SUPPLIED RECORDS Start Marker
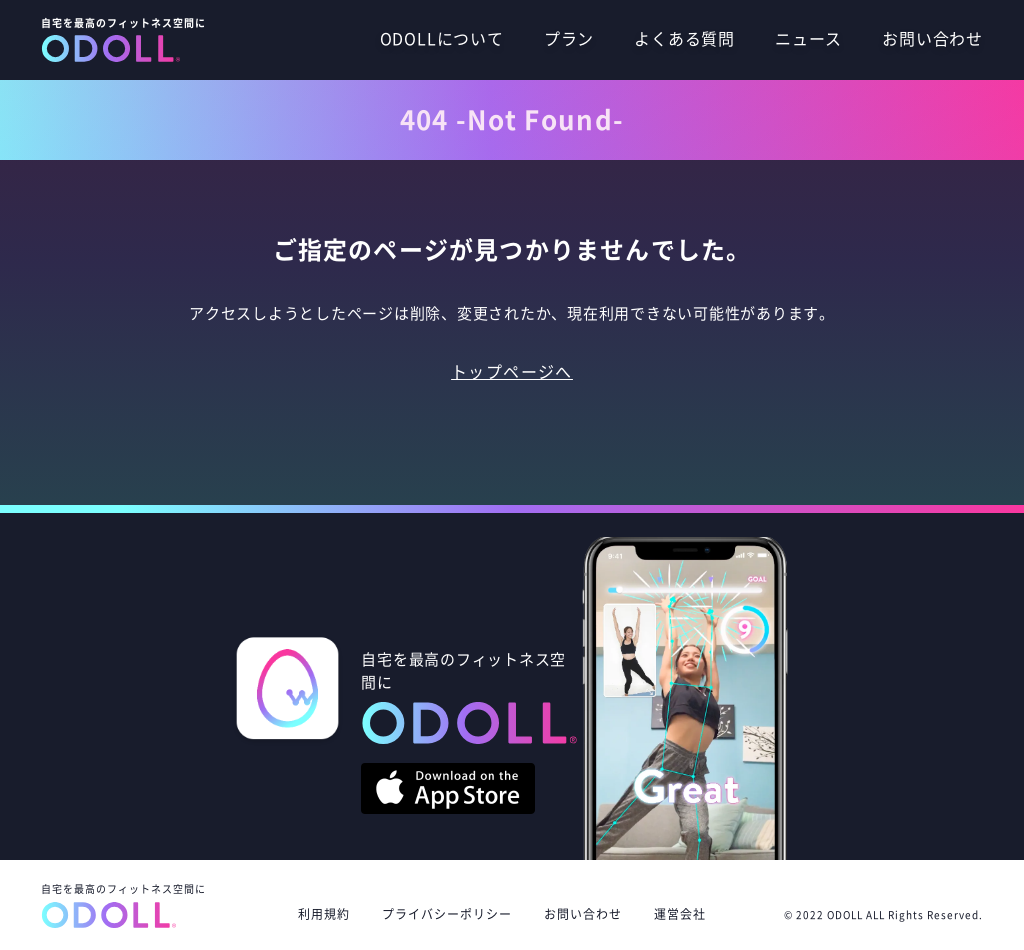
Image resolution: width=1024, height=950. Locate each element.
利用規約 (324, 914)
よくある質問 (684, 39)
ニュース (808, 39)
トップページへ (512, 372)
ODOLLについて (442, 39)
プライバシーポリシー (447, 914)
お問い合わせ (932, 39)
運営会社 (687, 914)
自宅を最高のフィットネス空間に (123, 906)
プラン (569, 39)
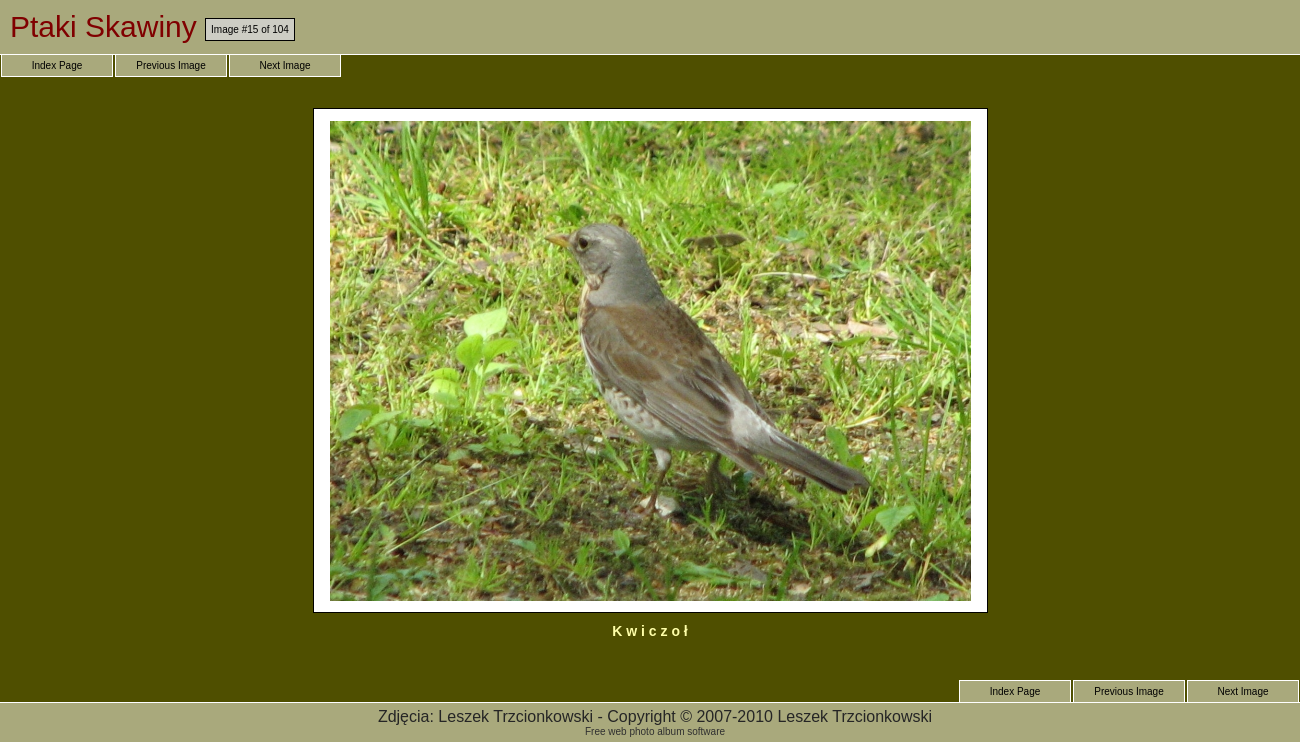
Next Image (284, 65)
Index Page (57, 65)
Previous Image (170, 65)
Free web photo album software (655, 731)
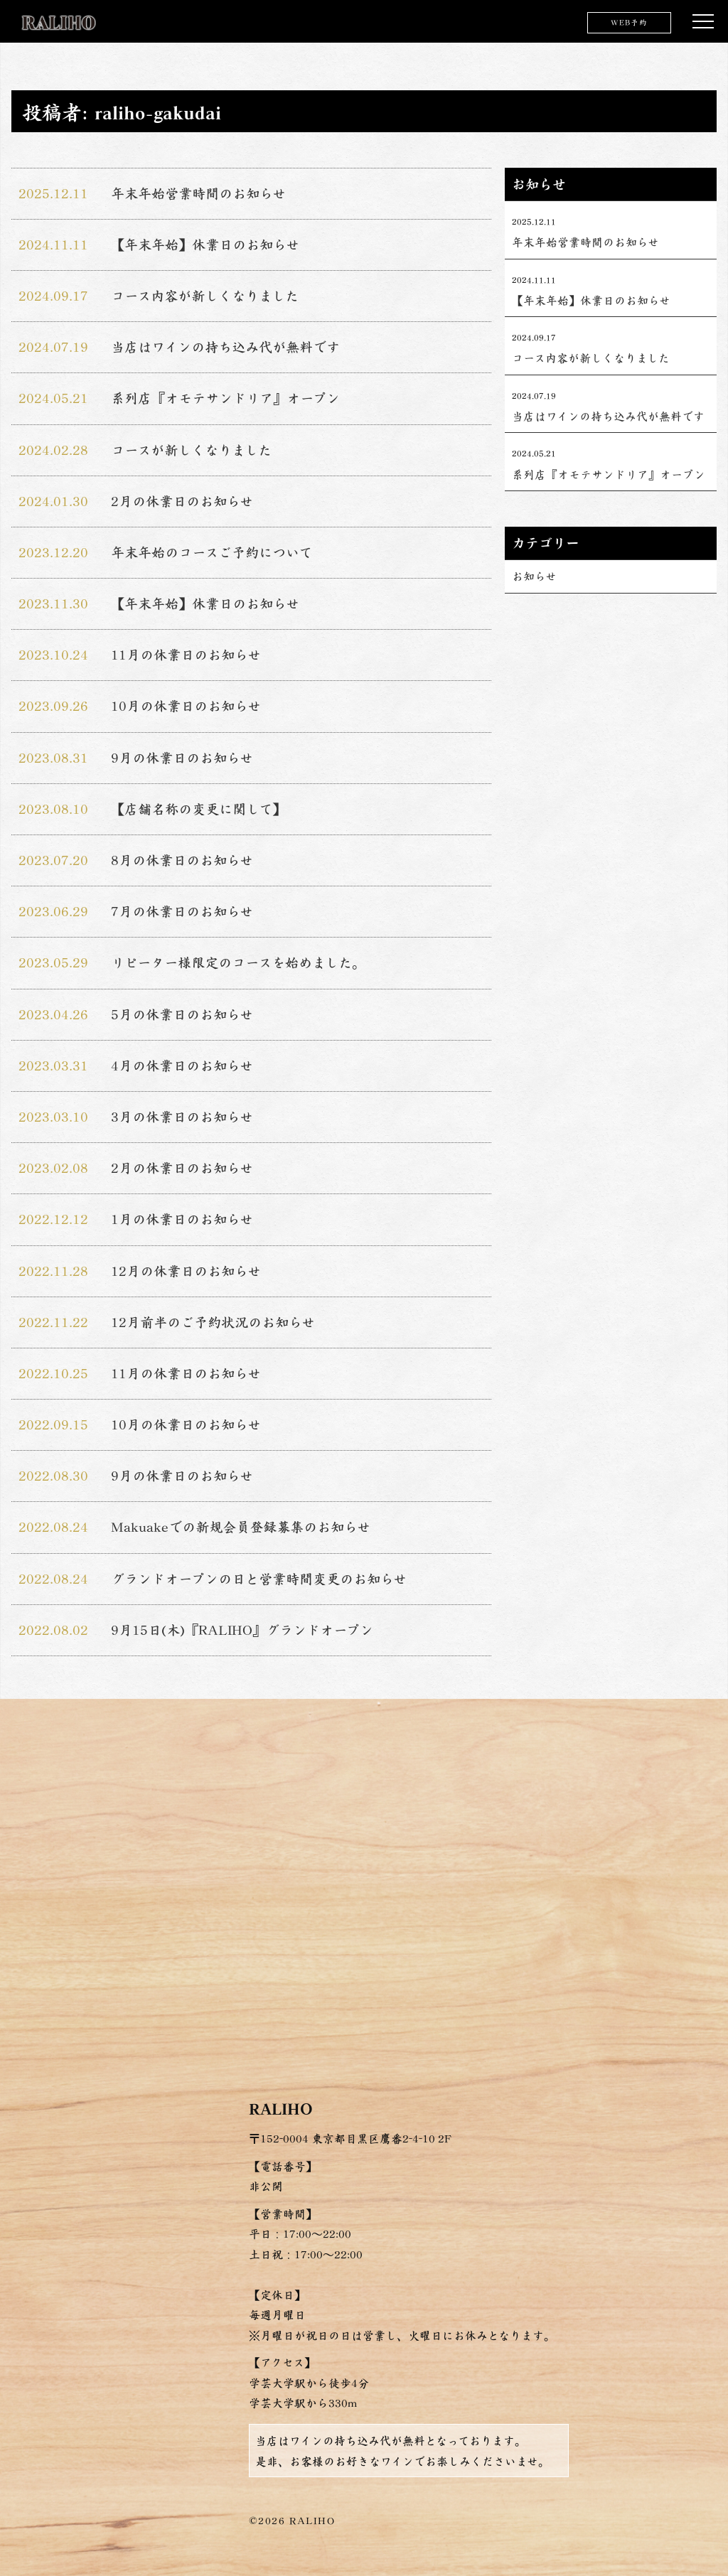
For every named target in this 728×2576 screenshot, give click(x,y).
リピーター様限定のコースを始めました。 (238, 962)
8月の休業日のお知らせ (182, 860)
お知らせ (534, 576)
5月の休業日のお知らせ (182, 1014)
SUPPLIED RECORDS End Marker
PROBLEM DETAILS:
Start at the line containing "リピーター様限定のコースを始めました。 (238, 962)" and copy each line through the last one in the records, exactly and with nothing added.

EXERCISE OUTPUT:
リピーター様限定のコースを始めました。 (238, 962)
8月の休業日のお知らせ (182, 860)
お知らせ (534, 576)
5月の休業日のお知らせ (182, 1014)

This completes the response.